Okkervil River – The Stand Ins

Okkervil River – The Stand Ins

È raro trovare nel mondo delle piccole band emergenti dell’indierock testi profondi, ricchi di citazioni e pieni di autoironia; gli Okkervil River rappresentano il “Gronchi rosa” di questo panorama musicale . Ascoltando il quinto lavoro della band texana – “Stand Ins” – mi è venuto in mente di paragonarlo a “Non al denaro, non all'amore né al cielo “ di De Andrè: l’irriverente paragone è giustificato proprio dalla capacità narrativa delle canzoni contenute in entrambi i dischi. Il poeta genovese ispirandosi all’”Antologia di Spoon River” di Edgar Lee Master tratteggiò nove ritratti di personaggi- maschera riuscendo così a descrivere in maniera idealtipica alcuni temi dell’Umana Storia, come l’invidia e la scienza. Anche Will Sheff e soci esprimono una notevole capacità narrativa: con una colta e leggera ironia costruiscono un proprio immaginario moderno popolato da meteore bramose di successo, groupie e figli di papà con velleità artistiche.

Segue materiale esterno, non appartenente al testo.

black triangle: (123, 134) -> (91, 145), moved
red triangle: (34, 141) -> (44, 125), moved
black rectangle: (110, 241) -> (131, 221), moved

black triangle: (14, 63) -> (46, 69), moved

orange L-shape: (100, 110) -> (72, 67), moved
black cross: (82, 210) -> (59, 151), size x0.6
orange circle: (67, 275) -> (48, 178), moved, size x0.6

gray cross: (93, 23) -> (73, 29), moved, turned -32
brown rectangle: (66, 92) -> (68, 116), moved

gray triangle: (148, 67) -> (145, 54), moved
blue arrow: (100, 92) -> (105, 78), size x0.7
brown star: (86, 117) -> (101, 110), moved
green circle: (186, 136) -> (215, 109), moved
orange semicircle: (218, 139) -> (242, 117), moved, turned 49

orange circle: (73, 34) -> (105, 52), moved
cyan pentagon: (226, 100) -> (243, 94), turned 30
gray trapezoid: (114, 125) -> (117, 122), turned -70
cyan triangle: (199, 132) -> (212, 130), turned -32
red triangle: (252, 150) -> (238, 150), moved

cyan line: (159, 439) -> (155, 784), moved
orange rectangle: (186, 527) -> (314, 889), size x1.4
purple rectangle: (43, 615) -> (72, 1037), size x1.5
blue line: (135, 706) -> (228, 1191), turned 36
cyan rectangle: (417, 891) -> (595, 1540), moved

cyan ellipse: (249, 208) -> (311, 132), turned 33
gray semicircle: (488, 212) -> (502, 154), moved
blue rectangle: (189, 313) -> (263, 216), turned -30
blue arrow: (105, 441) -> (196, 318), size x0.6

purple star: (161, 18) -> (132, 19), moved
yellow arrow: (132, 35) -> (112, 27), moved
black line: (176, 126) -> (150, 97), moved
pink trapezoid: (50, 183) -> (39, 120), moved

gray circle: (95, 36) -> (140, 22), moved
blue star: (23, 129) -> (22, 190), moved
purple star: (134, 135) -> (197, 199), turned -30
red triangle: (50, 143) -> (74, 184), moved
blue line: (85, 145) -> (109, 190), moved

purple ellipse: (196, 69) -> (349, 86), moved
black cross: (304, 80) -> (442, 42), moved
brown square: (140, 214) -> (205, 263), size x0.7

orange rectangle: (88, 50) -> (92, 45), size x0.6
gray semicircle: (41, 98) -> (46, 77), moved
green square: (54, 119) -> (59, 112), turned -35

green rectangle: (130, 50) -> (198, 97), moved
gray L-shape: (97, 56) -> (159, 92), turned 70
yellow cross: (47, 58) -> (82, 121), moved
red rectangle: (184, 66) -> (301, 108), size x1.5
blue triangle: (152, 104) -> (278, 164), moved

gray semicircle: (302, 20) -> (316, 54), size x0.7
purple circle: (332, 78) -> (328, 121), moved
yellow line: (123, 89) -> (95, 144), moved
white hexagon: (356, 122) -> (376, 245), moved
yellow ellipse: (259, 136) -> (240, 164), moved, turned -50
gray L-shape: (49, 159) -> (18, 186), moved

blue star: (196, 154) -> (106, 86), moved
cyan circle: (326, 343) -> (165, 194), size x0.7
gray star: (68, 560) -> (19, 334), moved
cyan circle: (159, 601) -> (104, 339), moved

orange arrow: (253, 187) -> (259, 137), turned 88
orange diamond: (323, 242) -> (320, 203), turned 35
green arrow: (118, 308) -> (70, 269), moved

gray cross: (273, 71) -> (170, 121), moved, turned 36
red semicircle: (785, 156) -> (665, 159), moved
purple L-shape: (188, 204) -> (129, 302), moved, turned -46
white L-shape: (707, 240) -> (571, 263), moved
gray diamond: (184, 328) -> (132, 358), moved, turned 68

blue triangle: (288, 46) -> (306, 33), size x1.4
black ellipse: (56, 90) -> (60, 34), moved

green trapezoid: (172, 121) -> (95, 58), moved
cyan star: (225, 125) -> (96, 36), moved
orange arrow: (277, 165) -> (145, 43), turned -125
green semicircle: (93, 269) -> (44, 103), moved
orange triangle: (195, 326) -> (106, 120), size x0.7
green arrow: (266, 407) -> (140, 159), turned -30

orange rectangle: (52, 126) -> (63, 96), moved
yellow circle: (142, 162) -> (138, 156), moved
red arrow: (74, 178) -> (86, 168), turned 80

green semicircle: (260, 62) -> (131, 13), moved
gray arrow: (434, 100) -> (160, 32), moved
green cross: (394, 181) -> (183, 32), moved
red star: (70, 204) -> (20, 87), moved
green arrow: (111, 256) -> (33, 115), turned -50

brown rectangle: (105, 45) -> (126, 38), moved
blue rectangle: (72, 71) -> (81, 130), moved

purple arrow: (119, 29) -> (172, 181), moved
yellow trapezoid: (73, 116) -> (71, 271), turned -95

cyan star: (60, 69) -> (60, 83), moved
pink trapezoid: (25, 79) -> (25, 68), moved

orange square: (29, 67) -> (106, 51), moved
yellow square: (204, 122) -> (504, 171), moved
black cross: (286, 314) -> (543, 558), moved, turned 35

I brani di “Stand Ins” sarebbero dovuti appartenere al precedente “The Stage Names” formando un doppio album. Non a caso in quest’ultimo lavoro vengono raccontate alcune storie già trattate nel precedente disco: “Starry stairs” racconta il suicidio della pornostar Savannah, stavolta non dal punto di vista dei genitori, come avveniva in “ Savannah Smile”, ma da quello della protagonista stessa. Anche in “Blue Tulip” si descrive l’incontro tra la rockstar e la groupie adottando il punto di vista di questa invece che del primo,contrariamente a quanto accadeva nella precedente “Girl in a port”. Altri elementi di continuità con l’opera precedente emergono anche sul piano musicale, sembrano lontani i tempi del cupo folk di “Black Sheep Boy”.

Quest’album come il precedente è caratterizzato da ritmi alti, tinte luminose e un attitudine decisamente pop riscontrabile perfino nelle strutture di diverse canzoni del disco, nelle quali appaiono diversi ritornelli. “Pop Lie” può essere portato come esempio del nuovo corso intrapreso dalla formazione di Austin. Quest’episodio del disco è vestito con eleganti tastiere glam, powerchord mutuati dall’hard rock e strette e modaiole rullate di batterie. Gli Okkervil River ,oltre a mettere in atto queste dissacranti parodie, continuano a mantenere un’eleganza musicale e una placida malinconia soprattutto nelle ballads del disco. In “On tour with Zycos” il violino e il pianoforte rimandano all’alternative country di Wilco.

In “ Bruce Wayne Campbell Interviewed on The Roof of the Chelsae Hotel, 1979” si inizia con lo voce storta e straziante di Sheff per arrivare in crescendo al purpureo finale di fiati e mandolini capaci di restituire la paciosa malinconia delle atmosfere care al collettivo texano. Nota interessante per i fan è il brano di apertura “ Lost Coastlines”, duetto d’addio tra Sheff e Meilburg – quest’ultimo ormai deciso a dedicarsi totalmente al progetto parallelo Sherwater. Anche in questa traccia si può riscontrare una ritmica energica caratterizzata da una linea di basso sincopata e pulsante, la melodia costruita sul suono country del banjo e la divertente coralità della parte corale che vede Meilburg nelle vesti ironiche del cantante confidenziale.

La ricetta degli Okkervil River ha come ingredienti il suono country veicolato dall’utilizzo dell banjo, dell’armonica e del mandolino; la raffinatezza trasmessa da fiati, archi e pianoforte; il pop riscontrabile nella ritmiche propagate dal basso e dalla batteria; il rock evocato dalle chitarre elettriche affiancate dalla profonda e leggera intelligenza dei testi. Tutto ciò rende “Stand Ins” un album capace di proporre una musica accessibile a diversi tipi di pubblico pur non essendo modaiola.